For wireless data communications,

  • Normal range is -45db to -87db.
  • Anything below -85db is generally unusable, and
  • Over -50db can be considered perfect.

Notes: 

  • RSSI values can be different depending on the chip vendor. Cisco can use range between 0 to -100, Atheros may use 0 to -127. 
  • EIRP (Effective Isotropic Radiated Power) is the actual amount of signal leaving the antenna, measured in db. EIRP = Tx power (dBm) + antenna gain (dBi) – cable loss (dB).

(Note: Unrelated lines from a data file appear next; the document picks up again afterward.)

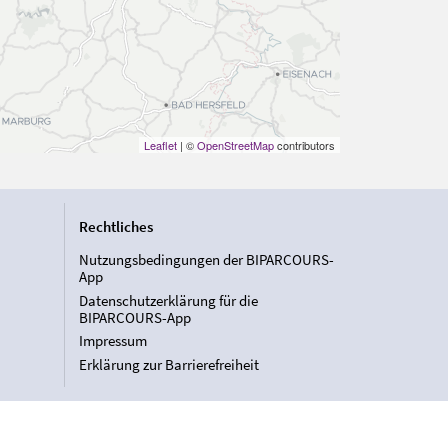
Leaflet
| ©
OpenStreetMap
contributors
Rechtliches
Nutzungsbedingungen der BIPARCOURS-
App
Datenschutzerklärung für die
BIPARCOURS-App
Impressum
Erklärung zur Barrierefreiheit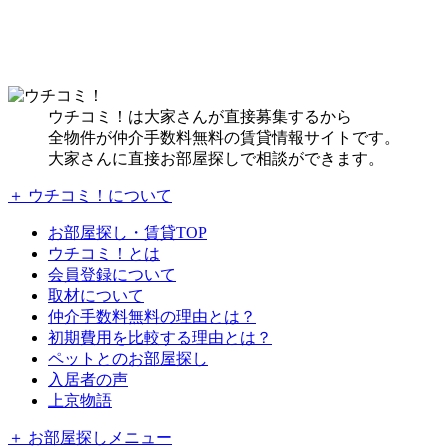
ウチコミ！は大家さんが直接募集するから
全物件が仲介手数料無料の賃貸情報サイトです。
大家さんに直接お部屋探しで相談ができます。
＋ ウチコミ！について
お部屋探し・賃貸TOP
ウチコミ！とは
会員登録について
取材について
仲介手数料無料の理由とは？
初期費用を比較する理由とは？
ペットとのお部屋探し
入居者の声
上京物語
＋ お部屋探しメニュー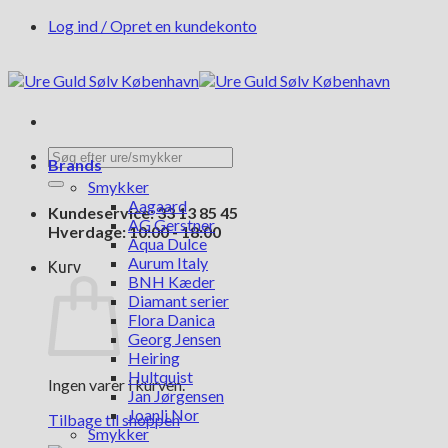
Fortsæt
Log ind / Opret en kundekonto
til
indhold
Søg
Brands
efter:
Smykker
Aagaard
Kundeservice: 33 13 85 45
AG Gerstner
Hverdage: 10:00 - 18:00
Aqua Dulce
Aurum Italy
Kurv
BNH Kæder
Diamant serier
Flora Danica
Georg Jensen
Heiring
Hultquist
Ingen varer i kurven.
Jan Jørgensen
Joanli Nor
Tilbage til shoppen
Smykker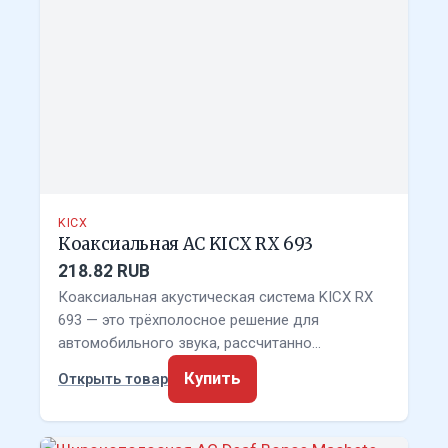
KICX
Коаксиальная АС KICX RX 693
218.82 RUB
Коаксиальная акустическая система KICX RX
693 — это трёхполосное решение для
автомобильного звука, рассчитанно…
Купить
Открыть товар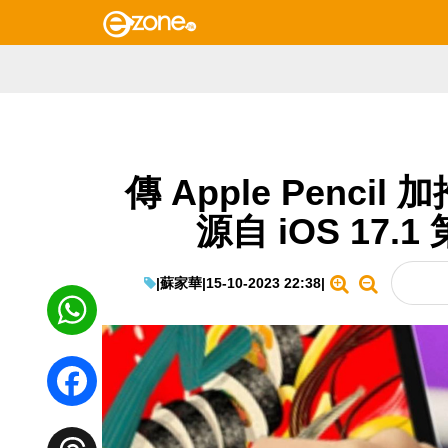
傳 Apple Pencil
源自 iOS 17.
|
蘇家華
|
15-10-2023 22:38
|
WhatsApp
Facebook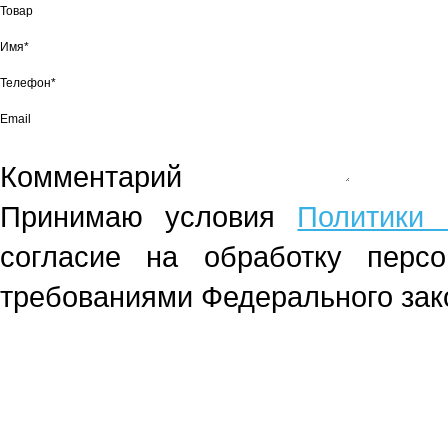
Товар
Имя*
Телефон*
Email
Комментарий
Принимаю условия
Политики 
согласие на обработку перс
требованиями Федерального зако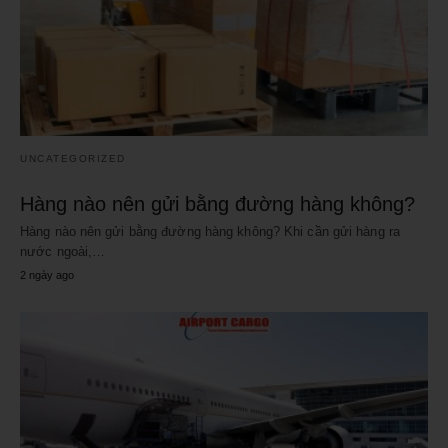
UNCATEGORIZED
Hàng nào nên gửi bằng đường hàng không?
Hàng nào nên gửi bằng đường hàng không? Khi cần gửi hàng ra
nước ngoài,…
2 ngày ago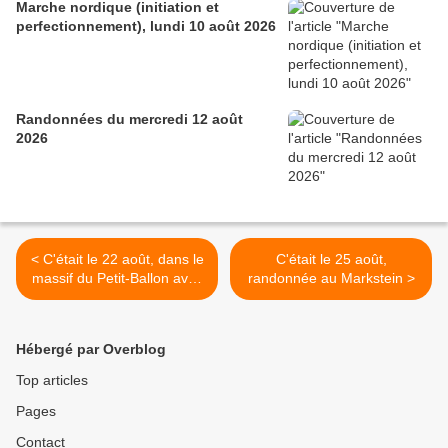
Marche nordique (initiation et
perfectionnement), lundi 10 août 2026
Randonnées du mercredi 12 août
2026
< C'était le 22 août, dans le
C'était le 25 août,
massif du Petit-Ballon avec
randonnée au Markstein >
la Navette des crêtes
Hébergé par Overblog
Top articles
Pages
Contact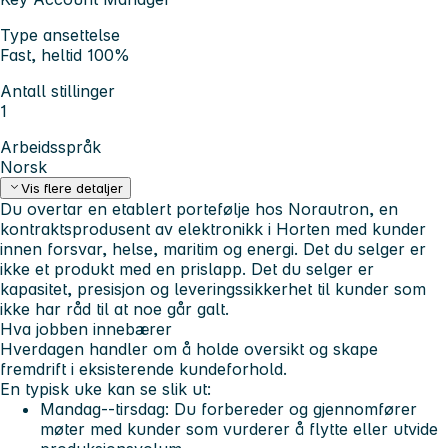
Type ansettelse
Fast, heltid 100%
Antall stillinger
1
Arbeidsspråk
Norsk
Vis flere detaljer
Du overtar en etablert portefølje hos Norautron, en
kontraktsprodusent av elektronikk i Horten med kunder
innen forsvar, helse, maritim og energi. Det du selger er
ikke et produkt med en prislapp. Det du selger er
kapasitet, presisjon og leveringssikkerhet til kunder som
ikke har råd til at noe går galt.
Hva jobben innebærer
Hverdagen handler om å holde oversikt og skape
fremdrift i eksisterende kundeforhold.
En typisk uke kan se slik ut:
Mandag--tirsdag:
Du forbereder og gjennomfører
møter med kunder som vurderer å flytte eller utvide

Noise (dBm) in wireless communications is a combination of all unwanted interfering signal sources, such as crosstalk, radio frequency interference, distortion, etc. This value is measured in decibels from zero to -120. The closer this value is to -120, the better, because that means there is little to no interference. Typical environments range between -100db and -80db.

  • Signal-to-Noise Ratio (SNR) is defined as the power ratio between a signal (meaningful information) and the background noise (unwanted signal): SNR = signal / noise
  • The more commonly used SNR margin, as described below is sometimes abbreviated as simply SNR as well.

SNR Margin (dB, a.k.a. noise margin) is the ratio by which the signal exceeds the minimum acceptable amount (minimum SNR) to sustain a certain speed. It is normally measured in decibels. SNR margin is often confused and used interchangeably with SNR. Many DSL modems and wireless devices (notably dd-wrt open source router firmware) use SNR margin, only denoted as “SNR”. SNR margin is simply calculating the difference between signal (RSSI) and noise to get the SNR margin as a positive number expressed in db.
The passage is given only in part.